Problem description
Repeat each entry in the data, exactly.

----------

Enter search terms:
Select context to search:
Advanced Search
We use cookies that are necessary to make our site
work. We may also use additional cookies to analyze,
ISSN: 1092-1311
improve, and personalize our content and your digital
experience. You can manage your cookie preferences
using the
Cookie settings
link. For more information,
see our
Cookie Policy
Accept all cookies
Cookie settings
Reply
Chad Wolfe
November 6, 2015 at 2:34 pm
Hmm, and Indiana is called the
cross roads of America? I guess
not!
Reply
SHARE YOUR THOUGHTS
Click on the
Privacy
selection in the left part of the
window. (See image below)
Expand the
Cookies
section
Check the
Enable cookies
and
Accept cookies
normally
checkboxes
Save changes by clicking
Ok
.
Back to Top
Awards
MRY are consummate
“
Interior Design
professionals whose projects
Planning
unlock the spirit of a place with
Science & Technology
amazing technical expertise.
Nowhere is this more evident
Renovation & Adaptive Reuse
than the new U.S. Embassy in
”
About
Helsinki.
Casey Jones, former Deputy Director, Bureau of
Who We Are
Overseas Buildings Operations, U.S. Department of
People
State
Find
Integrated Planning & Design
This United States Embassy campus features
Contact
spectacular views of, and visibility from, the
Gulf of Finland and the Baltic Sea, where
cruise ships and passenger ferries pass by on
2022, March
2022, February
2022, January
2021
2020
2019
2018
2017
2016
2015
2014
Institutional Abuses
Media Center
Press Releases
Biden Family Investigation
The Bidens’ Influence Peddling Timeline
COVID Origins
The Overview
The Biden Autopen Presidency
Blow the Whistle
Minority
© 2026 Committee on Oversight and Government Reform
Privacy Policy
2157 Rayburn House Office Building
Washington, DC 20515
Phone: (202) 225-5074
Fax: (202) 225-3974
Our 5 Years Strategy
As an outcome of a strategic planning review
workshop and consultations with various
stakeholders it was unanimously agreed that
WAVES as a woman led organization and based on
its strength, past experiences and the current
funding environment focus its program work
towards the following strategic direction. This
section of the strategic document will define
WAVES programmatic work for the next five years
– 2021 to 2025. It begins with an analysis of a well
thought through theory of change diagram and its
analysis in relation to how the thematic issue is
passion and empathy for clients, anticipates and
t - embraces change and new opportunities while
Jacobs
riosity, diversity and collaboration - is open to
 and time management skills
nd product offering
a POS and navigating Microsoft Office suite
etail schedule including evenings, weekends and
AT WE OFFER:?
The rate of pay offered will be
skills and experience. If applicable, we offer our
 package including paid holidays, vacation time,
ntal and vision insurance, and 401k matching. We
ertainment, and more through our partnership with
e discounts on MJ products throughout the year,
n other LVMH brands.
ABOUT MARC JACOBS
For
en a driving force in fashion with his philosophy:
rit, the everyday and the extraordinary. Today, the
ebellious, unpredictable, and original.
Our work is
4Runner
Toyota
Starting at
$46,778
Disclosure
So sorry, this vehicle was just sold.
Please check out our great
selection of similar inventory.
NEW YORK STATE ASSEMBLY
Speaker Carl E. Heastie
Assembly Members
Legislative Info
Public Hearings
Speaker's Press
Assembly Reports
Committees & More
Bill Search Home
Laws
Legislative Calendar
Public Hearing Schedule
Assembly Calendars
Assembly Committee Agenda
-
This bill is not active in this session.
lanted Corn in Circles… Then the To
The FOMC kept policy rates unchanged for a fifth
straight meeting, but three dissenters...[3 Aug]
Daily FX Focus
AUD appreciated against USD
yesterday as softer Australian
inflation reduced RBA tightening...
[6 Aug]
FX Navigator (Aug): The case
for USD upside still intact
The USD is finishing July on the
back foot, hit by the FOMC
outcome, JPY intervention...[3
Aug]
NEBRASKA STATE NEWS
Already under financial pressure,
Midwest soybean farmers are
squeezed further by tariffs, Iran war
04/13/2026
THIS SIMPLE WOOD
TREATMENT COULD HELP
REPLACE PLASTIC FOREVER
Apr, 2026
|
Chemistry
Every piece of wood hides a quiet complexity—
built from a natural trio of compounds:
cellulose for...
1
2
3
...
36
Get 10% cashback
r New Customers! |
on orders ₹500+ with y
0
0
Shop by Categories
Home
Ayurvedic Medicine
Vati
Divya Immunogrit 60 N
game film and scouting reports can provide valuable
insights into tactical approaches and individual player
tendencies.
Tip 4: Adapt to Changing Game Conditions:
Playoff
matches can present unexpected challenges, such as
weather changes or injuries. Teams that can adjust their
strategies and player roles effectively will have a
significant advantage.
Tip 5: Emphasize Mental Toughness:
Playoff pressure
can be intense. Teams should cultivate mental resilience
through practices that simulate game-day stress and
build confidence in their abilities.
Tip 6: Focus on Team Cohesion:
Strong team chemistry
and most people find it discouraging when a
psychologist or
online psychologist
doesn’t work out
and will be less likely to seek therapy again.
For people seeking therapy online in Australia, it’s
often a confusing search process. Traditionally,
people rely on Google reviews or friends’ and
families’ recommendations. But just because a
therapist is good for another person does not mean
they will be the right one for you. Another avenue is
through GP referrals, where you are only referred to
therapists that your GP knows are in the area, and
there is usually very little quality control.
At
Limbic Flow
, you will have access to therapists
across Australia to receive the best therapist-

----------

Written response
Enter search terms:
Select context to search:
Advanced Search
We use cookies that are necessary to make our site
work. We may also use additional cookies to analyze,
ISSN: 1092-1311
improve, and personalize our content and your digital
experience. You can manage your cookie preferences
using the
Cookie settings
link. For more information,
see our
Cookie Policy
Accept all cookies
Cookie settings
Reply
Chad Wolfe
November 6, 2015 at 2:34 pm
Hmm, and Indiana is called the
cross roads of America? I guess
not!
Reply
SHARE YOUR THOUGHTS
Click on the
Privacy
selection in the left part of the
window. (See image below)
Expand the
Cookies
section
Check the
Enable cookies
and
Accept cookies
normally
checkboxes
Save changes by clicking
Ok
.
Back to Top
Awards
MRY are consummate
“
Interior Design
professionals whose projects
Planning
unlock the spirit of a place with
Science & Technology
amazing technical expertise.
Nowhere is this more evident
Renovation & Adaptive Reuse
than the new U.S. Embassy in
”
About
Helsinki.
Casey Jones, former Deputy Director, Bureau of
Who We Are
Overseas Buildings Operations, U.S. Department of
People
State
Find
Integrated Planning & Design
This United States Embassy campus features
Contact
spectacular views of, and visibility from, the
Gulf of Finland and the Baltic Sea, where
cruise ships and passenger ferries pass by on
2022, March
2022, February
2022, January
2021
2020
2019
2018
2017
2016
2015
2014
Institutional Abuses
Media Center
Press Releases
Biden Family Investigation
The Bidens’ Influence Peddling Timeline
COVID Origins
The Overview
The Biden Autopen Presidency
Blow the Whistle
Minority
© 2026 Committee on Oversight and Government Reform
Privacy Policy
2157 Rayburn House Office Building
Washington, DC 20515
Phone: (202) 225-5074
Fax: (202) 225-3974
Our 5 Years Strategy
As an outcome of a strategic planning review
workshop and consultations with various
stakeholders it was unanimously agreed that
WAVES as a woman led organization and based on
its strength, past experiences and the current
funding environment focus its program work
towards the following strategic direction. This
section of the strategic document will define
WAVES programmatic work for the next five years
– 2021 to 2025. It begins with an analysis of a well
thought through theory of change diagram and its
analysis in relation to how the thematic issue is
passion and empathy for clients, anticipates and
t - embraces change and new opportunities while
Jacobs
riosity, diversity and collaboration - is open to
 and time management skills
nd product offering
a POS and navigating Microsoft Office suite
etail schedule including evenings, weekends and
AT WE OFFER:?
The rate of pay offered will be
skills and experience. If applicable, we offer our
 package including paid holidays, vacation time,
ntal and vision insurance, and 401k matching. We
ertainment, and more through our partnership with
e discounts on MJ products throughout the year,
n other LVMH brands.
ABOUT MARC JACOBS
For
en a driving force in fashion with his philosophy:
rit, the everyday and the extraordinary. Today, the
ebellious, unpredictable, and original.
Our work is
4Runner
Toyota
Starting at
$46,778
Disclosure
So sorry, this vehicle was just sold.
Please check out our great
selection of similar inventory.
NEW YORK STATE ASSEMBLY
Speaker Carl E. Heastie
Assembly Members
Legislative Info
Public Hearings
Speaker's Press
Assembly Reports
Committees & More
Bill Search Home
Laws
Legislative Calendar
Public Hearing Schedule
Assembly Calendars
Assembly Committee Agenda
-
This bill is not active in this session.
lanted Corn in Circles… Then the To
The FOMC kept policy rates unchanged for a fifth
straight meeting, but three dissenters...[3 Aug]
Daily FX Focus
AUD appreciated against USD
yesterday as softer Australian
inflation reduced RBA tightening...
[6 Aug]
FX Navigator (Aug): The case
for USD upside still intact
The USD is finishing July on the
back foot, hit by the FOMC
outcome, JPY intervention...[3
Aug]
NEBRASKA STATE NEWS
Already under financial pressure,
Midwest soybean farmers are
squeezed further by tariffs, Iran war
04/13/2026
THIS SIMPLE WOOD
TREATMENT COULD HELP
REPLACE PLASTIC FOREVER
Apr, 2026
|
Chemistry
Every piece of wood hides a quiet complexity—
built from a natural trio of compounds:
cellulose for...
1
2
3
...
36
Get 10% cashback
r New Customers! |
on orders ₹500+ with y
0
0
Shop by Categories
Home
Ayurvedic Medicine
Vati
Divya Immunogrit 60 N
game film and scouting reports can provide valuable
insights into tactical approaches and individual player
tendencies.
Tip 4: Adapt to Changing Game Conditions:
Playoff
matches can present unexpected challenges, such as
weather changes or injuries. Teams that can adjust their
strategies and player roles effectively will have a
significant advantage.
Tip 5: Emphasize Mental Toughness:
Playoff pressure
can be intense. Teams should cultivate mental resilience
through practices that simulate game-day stress and
build confidence in their abilities.
Tip 6: Focus on Team Cohesion:
Strong team chemistry
and most people find it discouraging when a
psychologist or
online psychologist
doesn’t work out
and will be less likely to seek therapy again.
For people seeking therapy online in Australia, it’s
often a confusing search process. Traditionally,
people rely on Google reviews or friends’ and
families’ recommendations. But just because a
therapist is good for another person does not mean
they will be the right one for you. Another avenue is
through GP referrals, where you are only referred to
therapists that your GP knows are in the area, and
there is usually very little quality control.
At
Limbic Flow
, you will have access to therapists
across Australia to receive the best therapist-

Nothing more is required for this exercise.